2013-01-18 08:56:23 SIGUSR1[soft,init_instance] received, process restarting
2013-01-18 08:56:24 *Tunnelblick: Disconnecting; 'disconnect' button pressed
2013-01-18 08:56:24 WARNING: No server certificate verification method has been 
enabled.  See http://openvpn.net/howto.html#mitm for more info.
2013-01-18 08:56:24 NOTE: the current --script-security setting may allow this 
configuration to call user-defined scripts
2013-01-18 08:56:24 WARNING: file 'djc-mbp.key' is group or others accessible
2013-01-18 08:56:24 RESOLVE: Cannot resolve host address: backup.example.com: 
[HOST_NOT_FOUND] The specified host is unknown.
2013-01-18 08:56:24 RESOLVE: Cannot resolve host address: backup.example.com: 
[HOST_NOT_FOUND] The specified host is unknown.

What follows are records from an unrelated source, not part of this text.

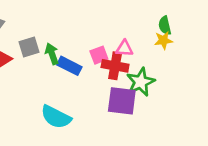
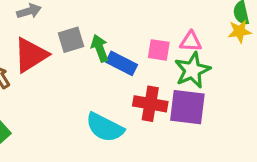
pink square: (99, 55) -> (159, 50), turned 30
red cross: (115, 66) -> (150, 104), moved
green star: (141, 82) -> (192, 70), moved

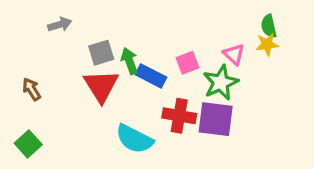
pink triangle: (191, 41) -> (234, 54), moved, turned 40
pink square: (159, 50) -> (187, 63), turned -30
red triangle: (31, 55) -> (101, 86), moved, turned -30

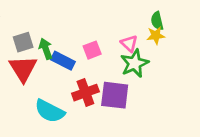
green star: (221, 83) -> (135, 63), moved
red cross: (179, 116) -> (85, 93), turned -30

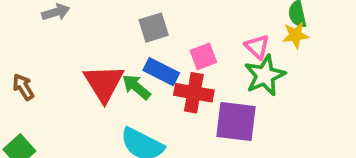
gray square: (23, 42) -> (154, 28), moved
green arrow: (46, 49) -> (136, 87), moved, turned -30
red cross: (85, 93) -> (194, 93), moved, turned 30

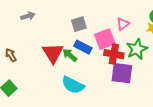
pink triangle: (257, 47) -> (123, 24), moved, turned 40
pink square: (203, 56) -> (105, 39), size x1.5
red cross: (194, 93) -> (114, 54), moved

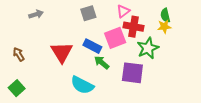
gray square: (79, 24) -> (88, 13), moved
pink triangle: (123, 24) -> (123, 11), moved
red cross: (114, 54) -> (133, 27), moved
green arrow: (70, 55) -> (102, 63), moved

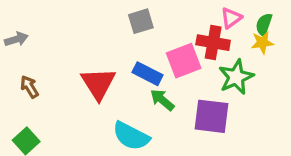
pink triangle: (123, 11) -> (231, 18), moved
gray arrow: (36, 14) -> (16, 39), moved
green semicircle: (165, 15) -> (264, 24), turned 32

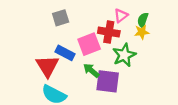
red triangle: (98, 84) -> (47, 66), moved
green arrow: (162, 100) -> (91, 70), moved

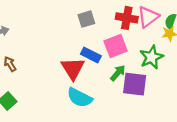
pink triangle: (121, 16) -> (148, 17), size x1.5
red cross: (109, 32) -> (127, 18), moved
green arrow: (91, 70) -> (118, 73), turned 91

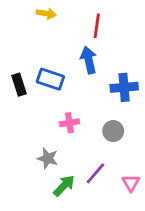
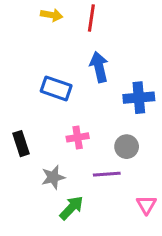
red line: (97, 26) -> (91, 18), moved
black rectangle: (19, 85) -> (21, 144), moved
gray star: (48, 158) -> (53, 177), turned -30
purple line: (95, 173) -> (107, 174), moved, turned 45

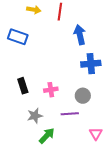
blue arrow: (99, 67) -> (80, 35), moved
blue rectangle: (56, 88) -> (18, 37), moved
black rectangle: (21, 144) -> (23, 86), moved

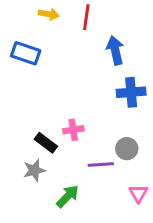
black rectangle: (23, 86) -> (46, 143), moved, turned -35
gray circle: (83, 96) -> (127, 149), moved
gray star: (35, 116) -> (34, 170), moved

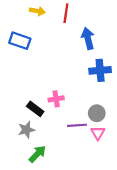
pink triangle: (138, 193) -> (98, 133), moved
green arrow: (68, 196) -> (37, 154), moved

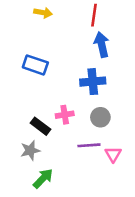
red line: (66, 13) -> (94, 15), moved
blue rectangle: (20, 41) -> (35, 65), moved
blue cross: (100, 70) -> (93, 82), moved
gray circle: (97, 113) -> (100, 117), moved

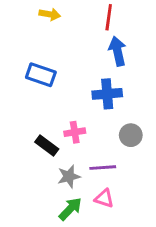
gray circle: (100, 117) -> (131, 135), moved
gray star: (30, 150) -> (69, 176), moved
pink triangle: (113, 154) -> (104, 199), moved, turned -42
green arrow: (43, 178) -> (70, 209), moved

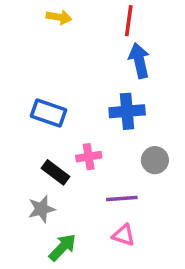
blue rectangle: (41, 75) -> (49, 113), moved
gray star: (69, 176) -> (42, 209), moved
green arrow: (70, 209) -> (62, 247), moved

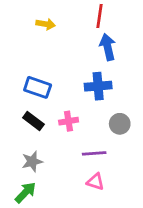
yellow arrow: (59, 17) -> (46, 24), moved
black rectangle: (56, 172) -> (33, 121), moved
green arrow: (62, 247) -> (25, 193), moved

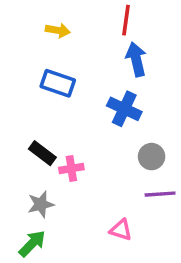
blue cross: (98, 86) -> (124, 109), turned 30
blue rectangle: (38, 87) -> (58, 83), moved
pink cross: (69, 121) -> (71, 168), moved
purple line: (94, 153) -> (160, 194), moved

So (a) Tunnelblick could probably just check if any network connections are up 
before trying to connect, and (b) it probably shouldn't spin an infinite loop 
when DNS resolution for the VPN server fails.

Original issue reported on code.google.com by djc.ochtman on 18 Jan 2013 at 8:05

GoogleCodeExporter commented 9 years ago
There are two different things going on here:

1. Tunnelblick allows you to try to connect even if there is no network 
connectivity

2. OpenVPN allows you to retry resolves infinitely with no time between retries.

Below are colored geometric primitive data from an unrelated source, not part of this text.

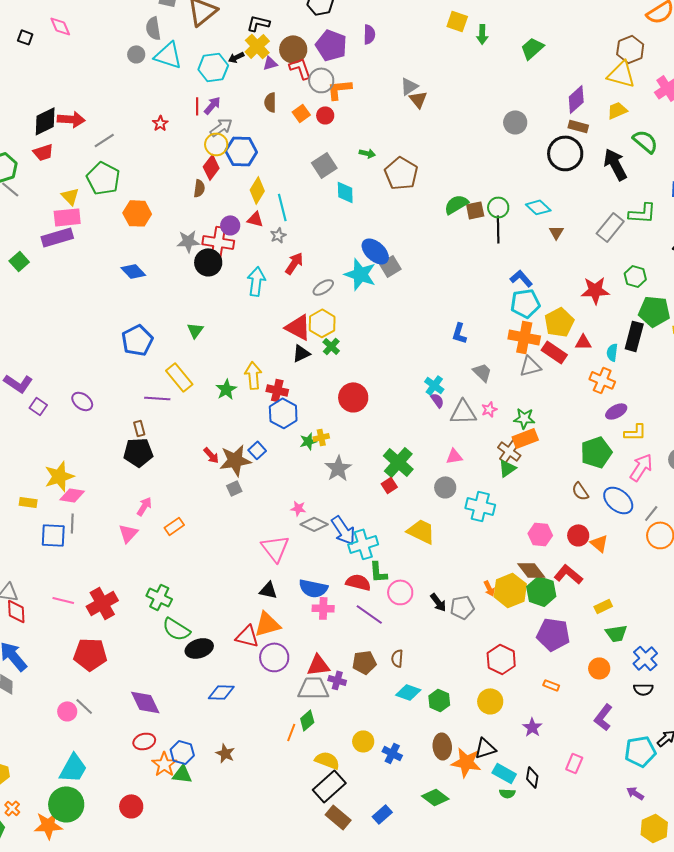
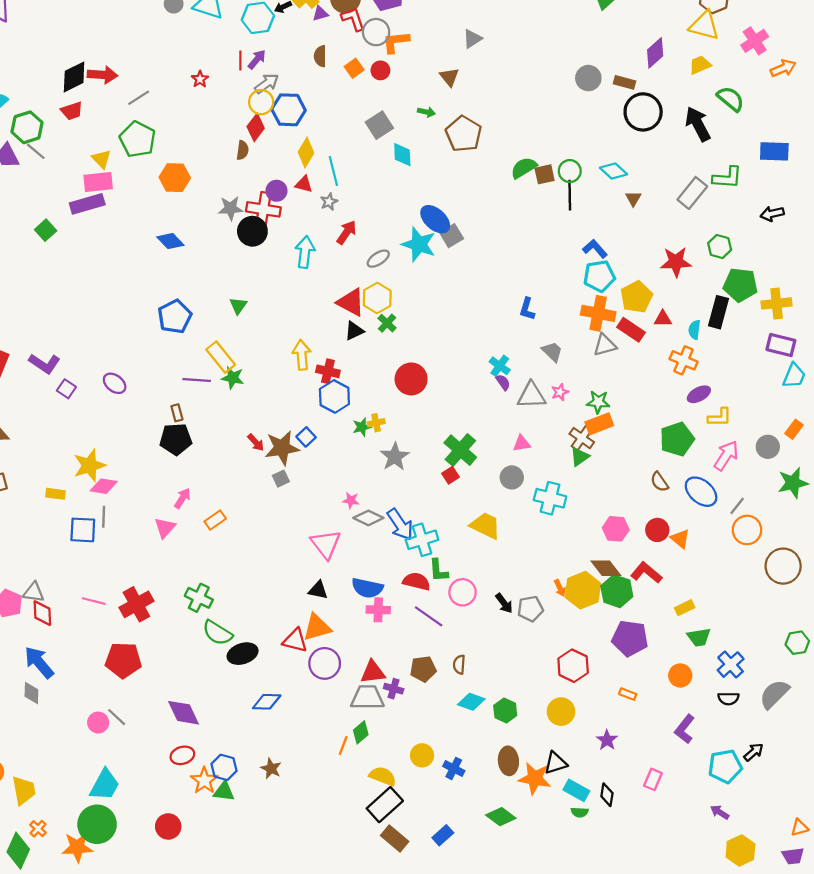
brown triangle: (418, 99) -> (449, 77), moved
brown rectangle: (578, 126) -> (624, 82), moved
green star: (226, 389) -> (233, 378), moved, turned -30

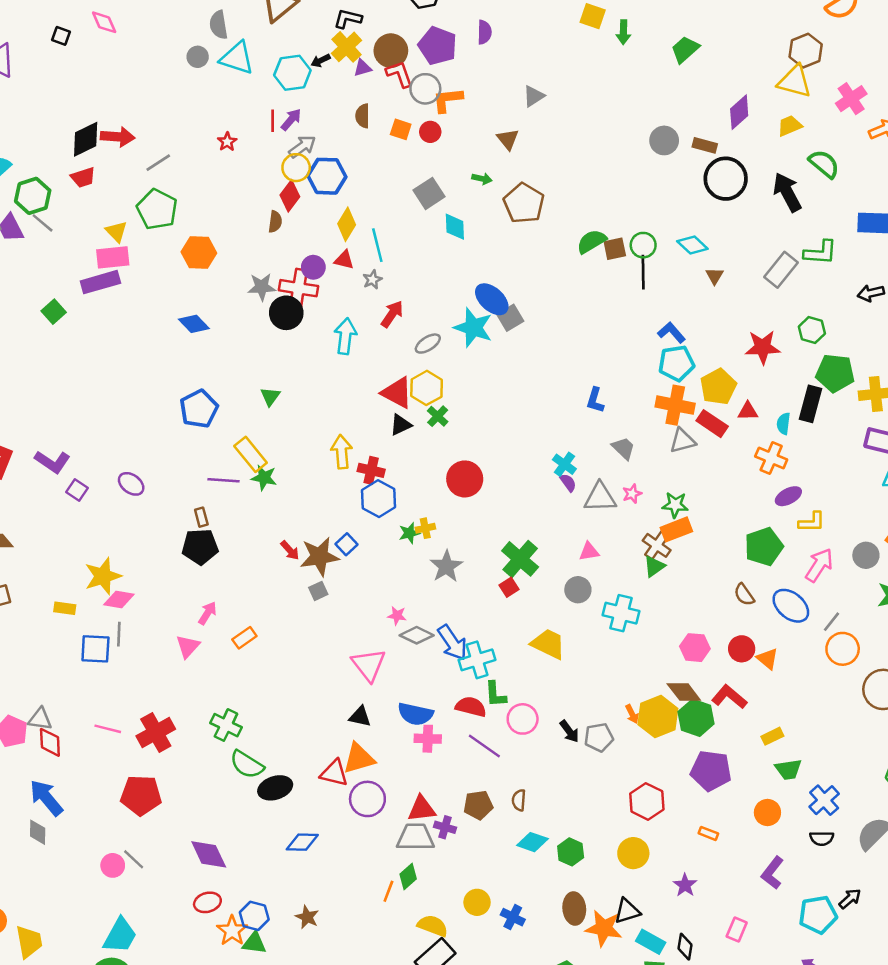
orange square: (354, 68) -> (401, 129), turned -36

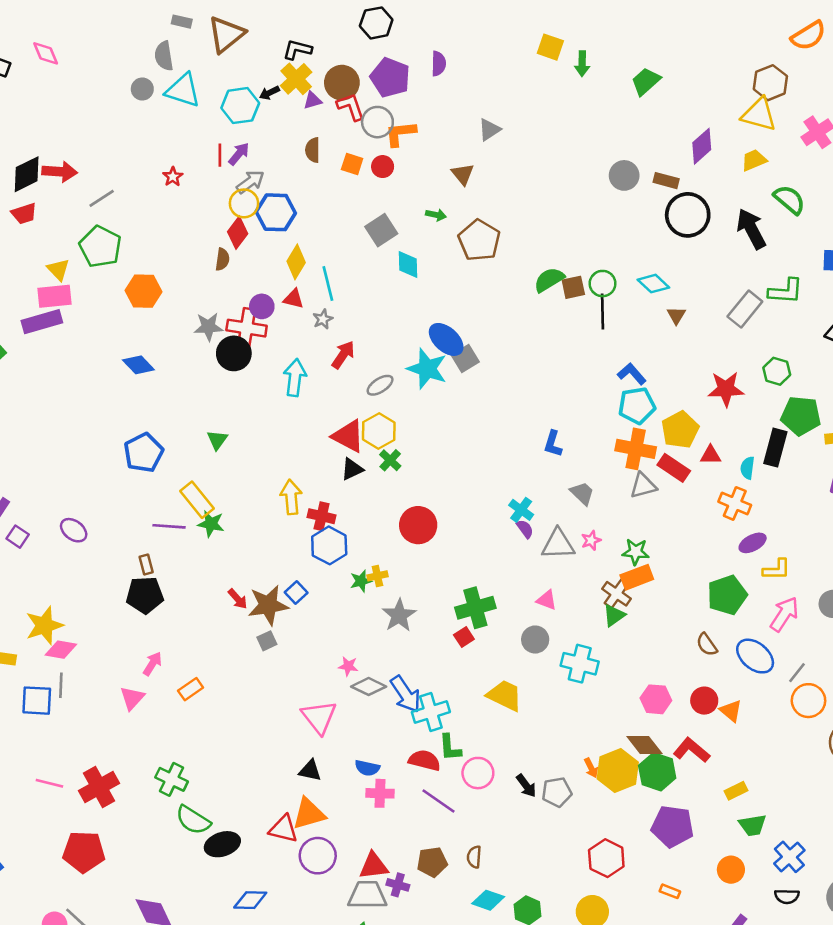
pink triangle: (589, 552) -> (547, 600), turned 30
green cross: (520, 559) -> (475, 608), turned 33
blue semicircle: (415, 714) -> (367, 768), size x0.7

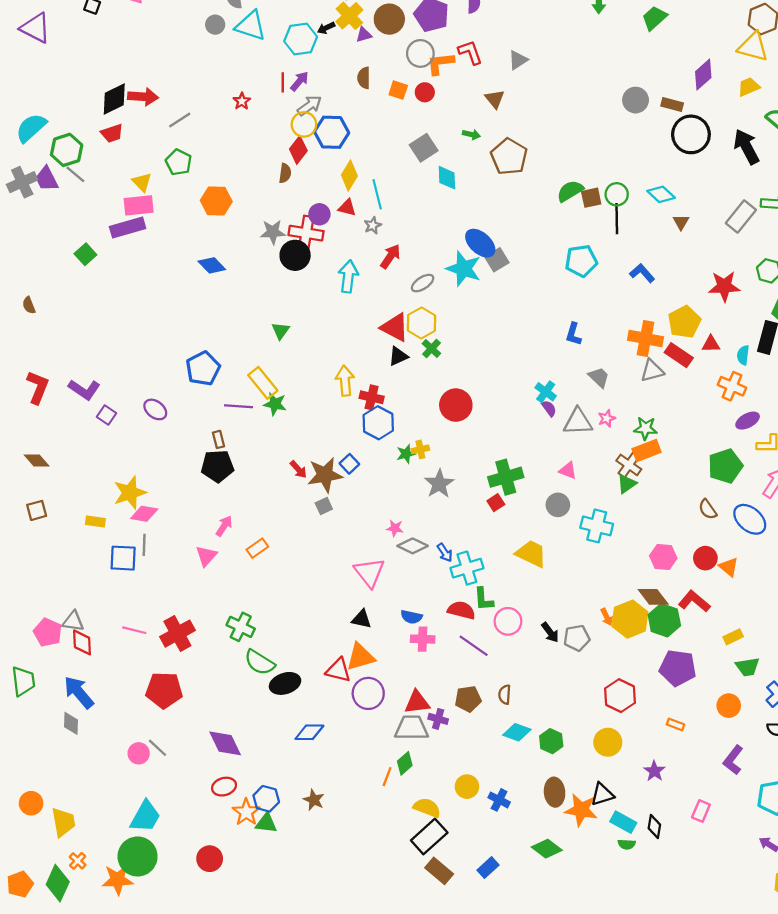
red L-shape: (351, 107) -> (470, 52), moved
green pentagon: (100, 247) -> (179, 162), size x0.7
cyan pentagon: (637, 406) -> (581, 261), moved
blue pentagon: (144, 453) -> (203, 368), moved
blue arrow: (405, 694) -> (445, 553), size x0.6

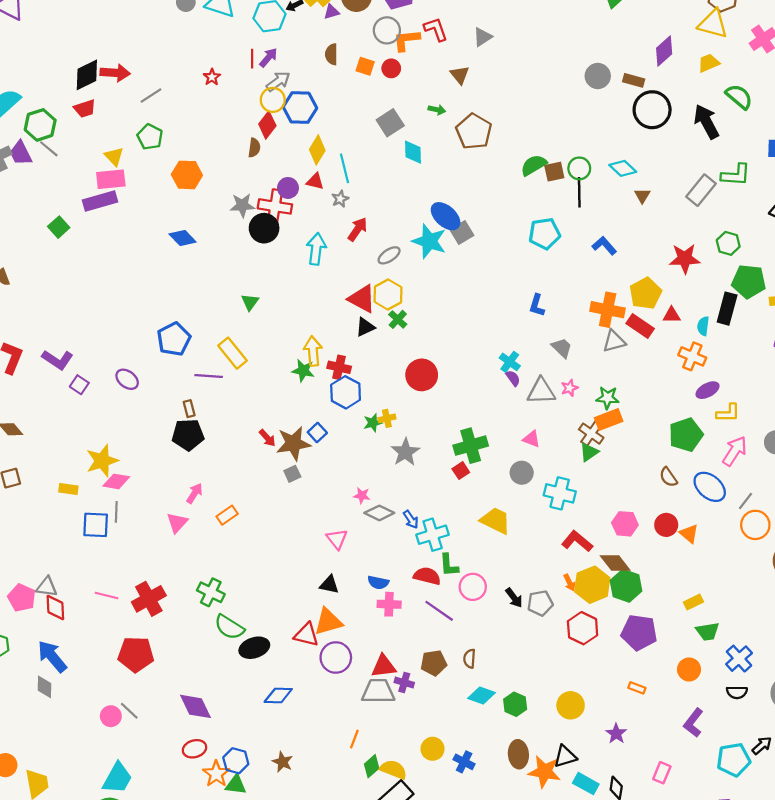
green star: (275, 404) -> (303, 371), moved
pink triangle: (369, 573) -> (337, 539), size x0.7
red L-shape: (694, 601) -> (577, 541), moved
red hexagon: (620, 696) -> (583, 628), moved
green diamond: (405, 763) -> (372, 766), moved

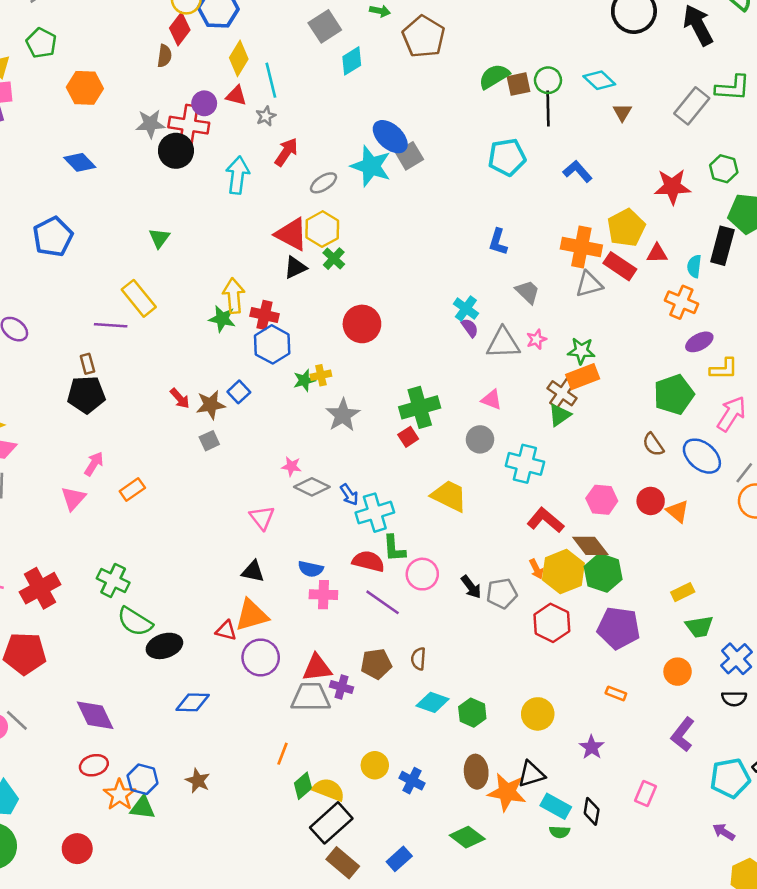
cyan diamond: (413, 152) -> (352, 61), turned 60
blue pentagon: (174, 339) -> (53, 237), moved
brown star: (293, 443) -> (211, 405), size x0.7
red triangle: (306, 635) -> (226, 631), size x0.7

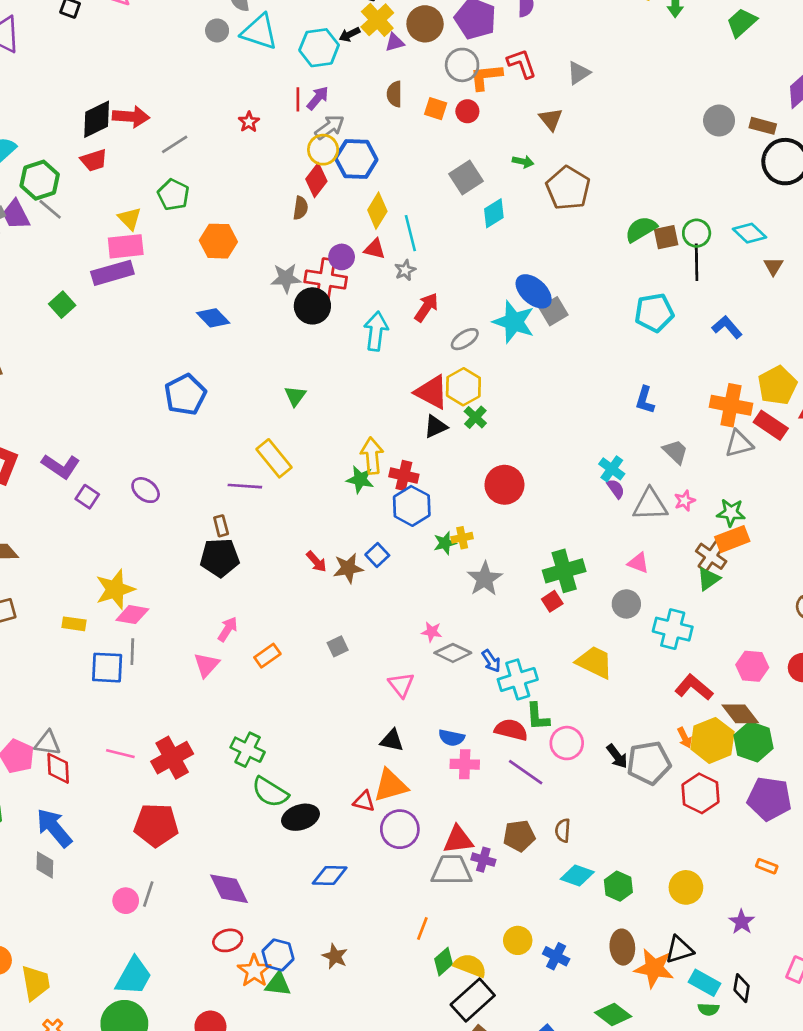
gray square: (209, 441) -> (338, 646), moved
gray pentagon: (502, 593) -> (649, 763), size x1.4
gray line: (17, 720) -> (148, 894), turned 65

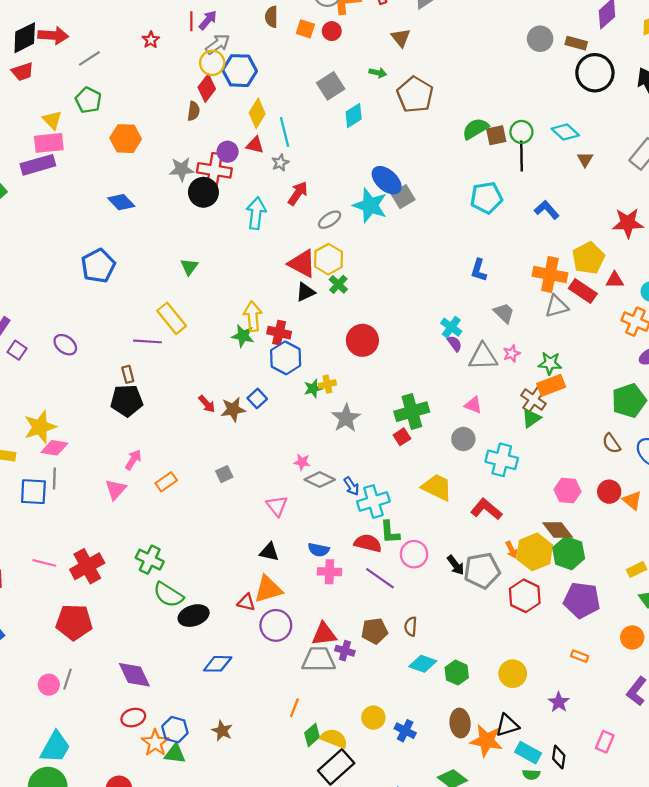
red L-shape: (694, 687) -> (486, 509), moved

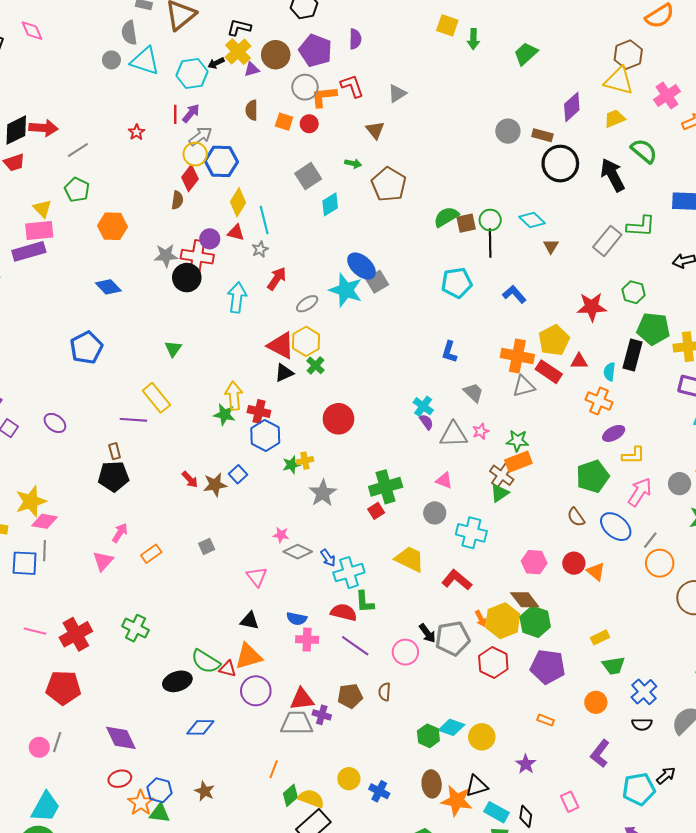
pink circle: (414, 554) -> (405, 652), moved
green semicircle: (168, 595) -> (206, 661), moved
cyan diamond: (423, 664) -> (451, 727), moved
pink rectangle: (605, 742) -> (570, 802), turned -48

#1 is just the way it is. OS X doesn't have a way to test in for connectivity 
in general; it can only test for connectivity to a particular IP address or DNS 
name. So testing some generic website (google.com, for example) would tell 
whether Google is reachable, but not indicate that your VPN server is 
reachable, which is what is wanted. And since your VPN server (presumably) 
doesn't respond to web requests, we can't test that, either. So Tunnelblick 
lets OpenVPN try to do the connection without first trying to determine if 
OpenVPN will be able to.

#2 is controlled by OpenVPN options. For example, "resolv-retry 5" will try to 
resolve for five seconds before giving up. 

Original comment by jkbull...@gmail.com on 18 Jan 2013 at 10:56

GoogleCodeExporter commented 9 years ago

Original comment by jkbull...@gmail.com on 19 Jan 2013 at 3:51

GoogleCodeExporter commented 9 years ago
That's all well and good, but (a) I've not made any changes to my OpenVPN 
configuration file, (b) I don't even have resolv-retry set in it, and (c) it 
just started doing this after the latest update.

Original comment by djc.ochtman on 19 Jan 2013 at 4:09

GoogleCodeExporter commented 9 years ago
This has to do with being unable to resolve the hostname.

OpenVPN's "resolv-retry" defaults to retry forever.